● **YOUR ASSIGNMENT**: Could you reproduce, from the records below, everything from the line with "रने के लिए सख्त दिशा-निर्देश जारी किए गए।" down to the line with "these technologies will", keeping both of those lines and changing nothing?
"""
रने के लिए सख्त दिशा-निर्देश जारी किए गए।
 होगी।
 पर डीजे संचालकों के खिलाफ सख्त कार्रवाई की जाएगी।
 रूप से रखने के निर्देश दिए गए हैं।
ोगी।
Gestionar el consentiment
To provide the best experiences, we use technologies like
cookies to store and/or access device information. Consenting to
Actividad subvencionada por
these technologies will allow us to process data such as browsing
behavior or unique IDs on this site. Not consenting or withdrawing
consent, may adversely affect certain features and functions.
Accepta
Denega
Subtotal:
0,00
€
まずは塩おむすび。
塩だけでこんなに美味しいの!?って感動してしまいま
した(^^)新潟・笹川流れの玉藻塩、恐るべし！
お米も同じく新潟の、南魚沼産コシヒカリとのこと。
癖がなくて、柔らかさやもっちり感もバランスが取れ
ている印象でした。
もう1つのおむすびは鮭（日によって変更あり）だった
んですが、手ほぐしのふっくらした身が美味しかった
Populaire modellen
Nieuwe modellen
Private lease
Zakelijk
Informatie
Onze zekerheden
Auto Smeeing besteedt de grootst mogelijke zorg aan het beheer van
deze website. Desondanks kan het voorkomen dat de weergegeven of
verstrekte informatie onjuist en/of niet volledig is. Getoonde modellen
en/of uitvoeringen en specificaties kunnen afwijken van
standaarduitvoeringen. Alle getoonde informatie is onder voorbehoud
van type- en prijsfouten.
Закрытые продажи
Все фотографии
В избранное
"""
"""
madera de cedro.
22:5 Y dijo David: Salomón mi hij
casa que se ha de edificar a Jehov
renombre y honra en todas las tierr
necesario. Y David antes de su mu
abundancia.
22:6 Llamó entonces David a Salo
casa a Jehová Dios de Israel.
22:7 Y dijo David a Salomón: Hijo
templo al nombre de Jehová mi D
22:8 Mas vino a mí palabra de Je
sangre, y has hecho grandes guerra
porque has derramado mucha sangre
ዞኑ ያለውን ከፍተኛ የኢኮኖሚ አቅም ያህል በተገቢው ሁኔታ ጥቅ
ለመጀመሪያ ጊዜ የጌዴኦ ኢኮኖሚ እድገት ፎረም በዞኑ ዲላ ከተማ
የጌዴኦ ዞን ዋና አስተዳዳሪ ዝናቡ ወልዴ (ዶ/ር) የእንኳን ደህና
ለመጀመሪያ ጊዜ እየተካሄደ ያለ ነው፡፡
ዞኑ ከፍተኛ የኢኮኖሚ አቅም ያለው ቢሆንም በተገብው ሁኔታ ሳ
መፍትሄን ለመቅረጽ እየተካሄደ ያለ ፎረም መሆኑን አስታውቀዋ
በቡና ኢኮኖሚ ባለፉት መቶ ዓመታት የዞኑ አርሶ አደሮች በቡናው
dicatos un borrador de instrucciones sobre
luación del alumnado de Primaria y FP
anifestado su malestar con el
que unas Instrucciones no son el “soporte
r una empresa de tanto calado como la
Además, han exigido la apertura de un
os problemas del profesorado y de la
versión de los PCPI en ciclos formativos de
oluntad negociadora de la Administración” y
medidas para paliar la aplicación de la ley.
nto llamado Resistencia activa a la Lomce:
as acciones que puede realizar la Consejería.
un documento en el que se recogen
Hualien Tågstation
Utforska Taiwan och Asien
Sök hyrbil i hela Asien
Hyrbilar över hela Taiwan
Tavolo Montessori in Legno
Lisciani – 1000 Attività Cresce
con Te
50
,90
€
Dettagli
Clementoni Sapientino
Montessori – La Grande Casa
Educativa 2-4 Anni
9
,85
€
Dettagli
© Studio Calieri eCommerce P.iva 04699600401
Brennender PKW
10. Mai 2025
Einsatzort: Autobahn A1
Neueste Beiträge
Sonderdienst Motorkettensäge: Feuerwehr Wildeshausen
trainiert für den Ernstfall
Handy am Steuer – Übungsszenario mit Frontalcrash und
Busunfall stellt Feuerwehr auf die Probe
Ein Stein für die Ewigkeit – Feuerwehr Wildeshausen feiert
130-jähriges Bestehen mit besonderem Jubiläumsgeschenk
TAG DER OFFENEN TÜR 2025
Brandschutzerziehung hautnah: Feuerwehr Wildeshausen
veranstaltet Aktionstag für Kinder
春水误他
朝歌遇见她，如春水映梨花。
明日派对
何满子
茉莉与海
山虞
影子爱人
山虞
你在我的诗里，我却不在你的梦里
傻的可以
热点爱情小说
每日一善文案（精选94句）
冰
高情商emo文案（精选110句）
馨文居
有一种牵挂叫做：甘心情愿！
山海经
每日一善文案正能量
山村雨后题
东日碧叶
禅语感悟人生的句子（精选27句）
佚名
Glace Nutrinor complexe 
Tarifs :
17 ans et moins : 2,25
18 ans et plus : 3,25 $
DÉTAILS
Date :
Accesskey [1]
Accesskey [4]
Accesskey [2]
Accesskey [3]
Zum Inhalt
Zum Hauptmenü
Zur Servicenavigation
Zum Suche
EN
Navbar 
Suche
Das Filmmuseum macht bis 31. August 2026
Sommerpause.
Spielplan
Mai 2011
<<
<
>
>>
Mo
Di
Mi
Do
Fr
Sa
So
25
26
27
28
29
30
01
"""
"""
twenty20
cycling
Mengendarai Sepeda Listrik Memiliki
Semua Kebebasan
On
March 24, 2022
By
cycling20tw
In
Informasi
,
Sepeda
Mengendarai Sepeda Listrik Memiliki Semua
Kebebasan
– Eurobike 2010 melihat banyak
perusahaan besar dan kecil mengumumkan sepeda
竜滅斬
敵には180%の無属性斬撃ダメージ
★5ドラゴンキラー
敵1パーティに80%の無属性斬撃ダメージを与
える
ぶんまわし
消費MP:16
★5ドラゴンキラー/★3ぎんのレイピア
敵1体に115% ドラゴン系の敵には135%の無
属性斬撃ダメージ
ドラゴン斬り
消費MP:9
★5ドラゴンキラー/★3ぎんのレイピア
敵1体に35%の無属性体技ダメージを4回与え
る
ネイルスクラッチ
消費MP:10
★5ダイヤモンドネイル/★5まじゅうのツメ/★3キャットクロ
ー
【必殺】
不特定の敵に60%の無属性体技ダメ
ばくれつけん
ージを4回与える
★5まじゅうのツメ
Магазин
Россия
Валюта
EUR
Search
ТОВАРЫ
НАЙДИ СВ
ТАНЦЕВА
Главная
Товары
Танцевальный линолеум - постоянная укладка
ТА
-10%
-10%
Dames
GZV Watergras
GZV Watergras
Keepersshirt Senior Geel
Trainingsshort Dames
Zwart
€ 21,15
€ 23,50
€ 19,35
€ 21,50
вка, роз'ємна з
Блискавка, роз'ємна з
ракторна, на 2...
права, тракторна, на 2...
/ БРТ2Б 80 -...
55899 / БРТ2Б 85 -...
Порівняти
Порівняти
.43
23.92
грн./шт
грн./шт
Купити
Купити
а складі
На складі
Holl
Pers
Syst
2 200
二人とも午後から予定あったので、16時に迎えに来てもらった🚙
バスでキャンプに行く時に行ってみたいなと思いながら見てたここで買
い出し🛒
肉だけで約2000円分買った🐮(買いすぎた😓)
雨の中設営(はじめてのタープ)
"""
● **EXERCISE RESULT**:
रने के लिए सख्त दिशा-निर्देश जारी किए गए।
 होगी।
 पर डीजे संचालकों के खिलाफ सख्त कार्रवाई की जाएगी।
 रूप से रखने के निर्देश दिए गए हैं।
ोगी।
Gestionar el consentiment
To provide the best experiences, we use technologies like
cookies to store and/or access device information. Consenting to
Actividad subvencionada por
these technologies will allow us to process data such as browsing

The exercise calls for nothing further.